Les derniers mots avaient été arrachés par la crainte. Le visage de Gauthier était devenu pourpre de fureur. Tous ses.
traits s'étaient convulsés et, sur sa gorge, le misérable sentait se resserrer la prise mortelle.
— Tu voulais la pousser, n'est-ce pas ? Au cas où, par miracle, elle aurait vu le trou...
Escornebœuf sentit sa mort dans la voix passionnée de son adversaire et, dans un geste presque enfantin, joignit les mains. Il ne pouvait plus parler.
— Il a demandé grâce... commença Catherine.
Les yeux gris de Gauthier se tournèrent vers elle avec une expression d'immense surprise.

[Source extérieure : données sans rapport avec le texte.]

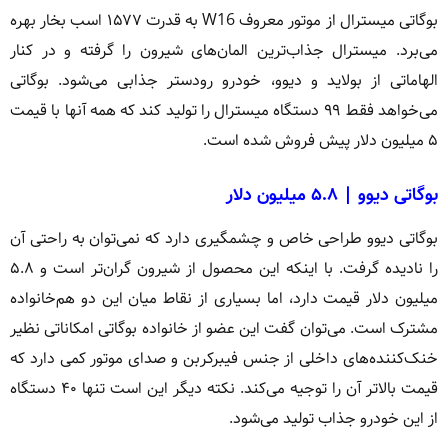
بوگاتی میسترال از موتور معروف W16 به قدرت ۱۵۷۷ اسب بخار بهره
می‌برد. میسترال جذاب‌ترین المان‌های شیرون را گرفته و در کنار
الهاماتی از بولاید و دیوو، خودرو رودستر جذابی می‌شود. بوگاتی
می‌خواهد فقط ۹۹ دستگاه میسترال را تولید کند که همه آنها با قیمت
۵ میلیون دلار پیش فروش شده است.
بوگاتی دیوو | ۵.۸ میلیون دلار
بوگاتی دیوو طراحی خاص و چشمگیری دارد که نمی‌توان به راحتی آن
را نادیده گرفت. با اینکه این محصول از شیرون گران‌تر است و ۵.۸
میلیون دلار قیمت دارد، اما بسیاری از نقاط میان این دو هم‌خانواده
مشترک است. می‌توان گفت این عضو از خانواده بوگاتی امکاناتی نظیر
خنک‌کننده‌های داخلی از جنس فیبرکربن و صدای موتور کمی دارد که
قیمت بالاتر آن را توجیه می‌کند. نکته دیگر این است تنها ۴۰ دستگاه
از این خودرو جذاب تولید می‌شود.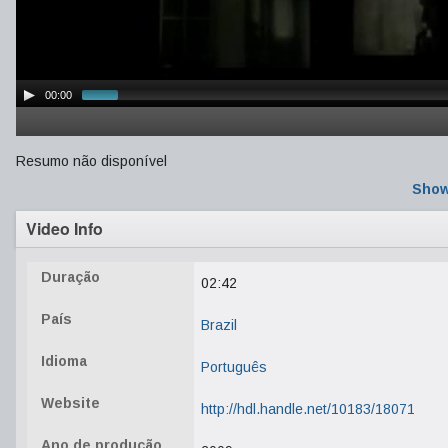
00:00
Resumo não disponível
Show
Video Info
Duração
02:42
País
Brazil
Idioma
Português
Website
http://hdl.handle.net/10183/18071
Ano de produção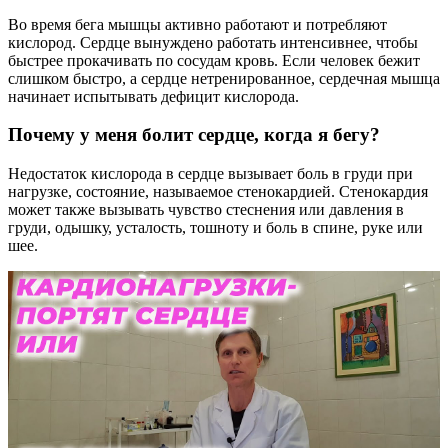
Во время бега мышцы активно работают и потребляют
кислород. Сердце вынуждено работать интенсивнее, чтобы
быстрее прокачивать по сосудам кровь. Если человек бежит
слишком быстро, а сердце нетренированное, сердечная мышца
начинает испытывать дефицит кислорода.
Почему у меня болит сердце, когда я бегу?
Недостаток кислорода в сердце вызывает боль в груди при
нагрузке, состояние, называемое стенокардией. Стенокардия
может также вызывать чувство стеснения или давления в
груди, одышку, усталость, тошноту и боль в спине, руке или
шее.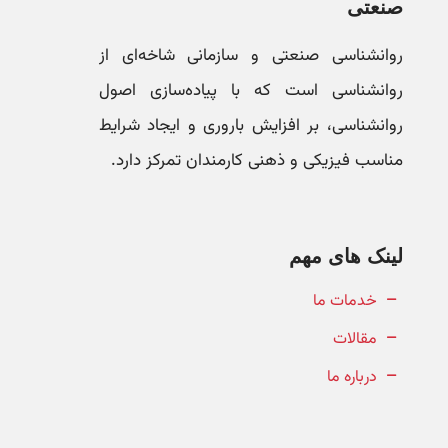
صنعتی
روانشناسی صنعتی و سازمانی شاخه‌ای از
روانشناسی است که با پیاده‌سازی اصول
روانشناسی، بر افزایش باروری و ایجاد شرایط
مناسب فیزیکی و ذهنی کارمندان تمرکز دارد.
لینک های مهم
خدمات ما
مقالات
درباره ما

— Par Odin ! Vous avez de la pitié de reste ! Que dois-je en faire alors ?
Catherine allait répondre, mais l'étonnement avait relâché, sans qu'il s'en doutât, la prise du Normand. Escornebœuf, bien qu'au bord de la syncope, s'en rendit compte. Son réflexe fut un réflexe désespéré. Il donna un coup de reins où il mit toutes ses forces, fit basculer Gauthier qui, déséquilibré, roula de côté. En un clin d'œil, l'homme, à demi étranglé, sauta sur ses pieds et dévala l'escalier. Il y eut le claquement de ses semelles sur les marches de pierre, puis le battement de la porte derrière lui. Gauthier, cependant, se relevait en grommelant :
— Il m'a échappé ! Mais je vais le rattraper...
Catherine le retint vivement.
— Non... je t'en prie ! Laisse-le... Ne... ne me laisse pas seule ! J'ai... j'ai eu si peur !
Dans le jour avare, son visage avait l'air d'une fleur pâle. Elle tremblait et le Normand l'entendit claquer des dents.
Elle s'appuyait à lui, cherchant un refuge instinctif. La peur qu'elle avait eue produisait main- 3 tenant une réaction nerveuse. Les doigts de la jeune femme rencontrèrent l'épaule blessée. Elle les retira vivement, poissés de sang, les regarda avec horreur.
— Ta blessure... dit-elle.
— Ce n'est rien ! Elle se refermera ! Laissez-moi vous porter ! Vous n'arriverez jamais à descendre ces maudites marches toute seule.
Déjà il l'enlevait de terre. Comme un enfant peureux, elle se blottit contre la poitrine du géant.
— Tu m'as sauvée, soupira-t-elle. Cette fois encore, c'est à toi que je dois la vie.
Il se mit à rire avec bonne humeur.
— Je suis là pour ça, fit-il. Vous savez bien ce qu'a dit la Marie. Je suis votre chien de garde !
Catherine ne répondit rien. Mais une impulsion, dont elle chercha longtemps l'explication, la poussa à un geste irréfléchi. Tandis qu'il commençait à descendre le dangereux escalier, elle noua soudain ses bras autour du cou solide et posa sa bouche contre celle du géant. Il s'arrêta net et, d'abord, sous les lèvres de Catherine, ses lèvres à lui demeurèrent inertes. Ce baiser inattendu le foudroyait. Mais ce ne fut qu'un très court instant. Comme la jeune femme allait s'écarter, il la ramena et lui rendit son baiser avec une passion qui la bouleversa. Ses lèvres charnues étaient chaudes et douces comme celles d'un enfant. Une émotion étrange s'empara de Catherine. Ce baiser avait une saveur inconnue pour elle.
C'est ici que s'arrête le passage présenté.